-- Opening Marker --
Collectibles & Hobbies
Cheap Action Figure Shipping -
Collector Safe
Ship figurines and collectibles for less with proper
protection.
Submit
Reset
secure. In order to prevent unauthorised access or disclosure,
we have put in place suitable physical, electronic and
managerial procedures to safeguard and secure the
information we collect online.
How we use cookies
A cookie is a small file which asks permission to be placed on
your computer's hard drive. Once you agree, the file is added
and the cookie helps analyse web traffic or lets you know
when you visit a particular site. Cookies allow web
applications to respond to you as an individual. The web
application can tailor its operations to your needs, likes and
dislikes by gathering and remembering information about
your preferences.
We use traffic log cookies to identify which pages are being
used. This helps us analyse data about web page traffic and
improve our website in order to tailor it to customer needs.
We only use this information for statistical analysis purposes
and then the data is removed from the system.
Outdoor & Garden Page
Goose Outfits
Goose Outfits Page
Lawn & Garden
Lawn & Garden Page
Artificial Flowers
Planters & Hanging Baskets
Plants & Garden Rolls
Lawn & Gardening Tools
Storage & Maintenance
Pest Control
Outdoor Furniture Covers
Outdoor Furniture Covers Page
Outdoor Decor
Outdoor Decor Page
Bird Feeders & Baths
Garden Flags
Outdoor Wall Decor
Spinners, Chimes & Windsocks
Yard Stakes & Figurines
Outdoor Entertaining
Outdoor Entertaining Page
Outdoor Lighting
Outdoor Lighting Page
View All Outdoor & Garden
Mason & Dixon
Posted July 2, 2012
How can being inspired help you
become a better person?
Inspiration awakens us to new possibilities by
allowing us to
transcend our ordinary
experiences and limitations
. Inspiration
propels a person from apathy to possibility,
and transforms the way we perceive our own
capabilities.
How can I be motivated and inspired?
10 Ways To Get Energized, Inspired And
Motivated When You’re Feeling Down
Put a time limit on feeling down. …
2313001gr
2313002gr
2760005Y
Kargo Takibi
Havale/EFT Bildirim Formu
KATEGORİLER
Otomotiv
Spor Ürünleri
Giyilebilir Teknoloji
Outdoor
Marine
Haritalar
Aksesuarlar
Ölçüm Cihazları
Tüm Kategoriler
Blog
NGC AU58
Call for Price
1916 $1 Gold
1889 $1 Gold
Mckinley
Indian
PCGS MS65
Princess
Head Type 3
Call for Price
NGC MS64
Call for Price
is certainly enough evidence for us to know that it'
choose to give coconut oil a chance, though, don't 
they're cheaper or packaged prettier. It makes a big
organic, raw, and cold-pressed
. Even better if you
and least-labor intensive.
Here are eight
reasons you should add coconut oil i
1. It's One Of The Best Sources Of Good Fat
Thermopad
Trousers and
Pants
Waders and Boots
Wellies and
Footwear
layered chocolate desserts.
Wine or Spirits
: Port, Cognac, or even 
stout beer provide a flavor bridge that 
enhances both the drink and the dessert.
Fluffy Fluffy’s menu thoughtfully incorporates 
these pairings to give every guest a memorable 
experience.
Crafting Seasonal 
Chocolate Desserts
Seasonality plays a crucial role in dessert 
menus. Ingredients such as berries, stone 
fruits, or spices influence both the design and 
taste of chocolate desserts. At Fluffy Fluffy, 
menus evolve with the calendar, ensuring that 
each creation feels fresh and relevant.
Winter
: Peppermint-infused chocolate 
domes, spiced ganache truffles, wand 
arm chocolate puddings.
-- Closing Marker --
TASK OBJECTIVE:
Answer with the exact lines running from the one that contains "Head Type 3" through the last line of the data. Include no other line.

TASK SOLUTION:
Head Type 3
Call for Price
NGC MS64
Call for Price
is certainly enough evidence for us to know that it'
choose to give coconut oil a chance, though, don't 
they're cheaper or packaged prettier. It makes a big
organic, raw, and cold-pressed
. Even better if you
and least-labor intensive.
Here are eight
reasons you should add coconut oil i
1. It's One Of The Best Sources Of Good Fat
Thermopad
Trousers and
Pants
Waders and Boots
Wellies and
Footwear
layered chocolate desserts.
Wine or Spirits
: Port, Cognac, or even 
stout beer provide a flavor bridge that 
enhances both the drink and the dessert.
Fluffy Fluffy’s menu thoughtfully incorporates 
these pairings to give every guest a memorable 
experience.
Crafting Seasonal 
Chocolate Desserts
Seasonality plays a crucial role in dessert 
menus. Ingredients such as berries, stone 
fruits, or spices influence both the design and 
taste of chocolate desserts. At Fluffy Fluffy, 
menus evolve with the calendar, ensuring that 
each creation feels fresh and relevant.
Winter
: Peppermint-infused chocolate 
domes, spiced ganache truffles, wand 
arm chocolate puddings.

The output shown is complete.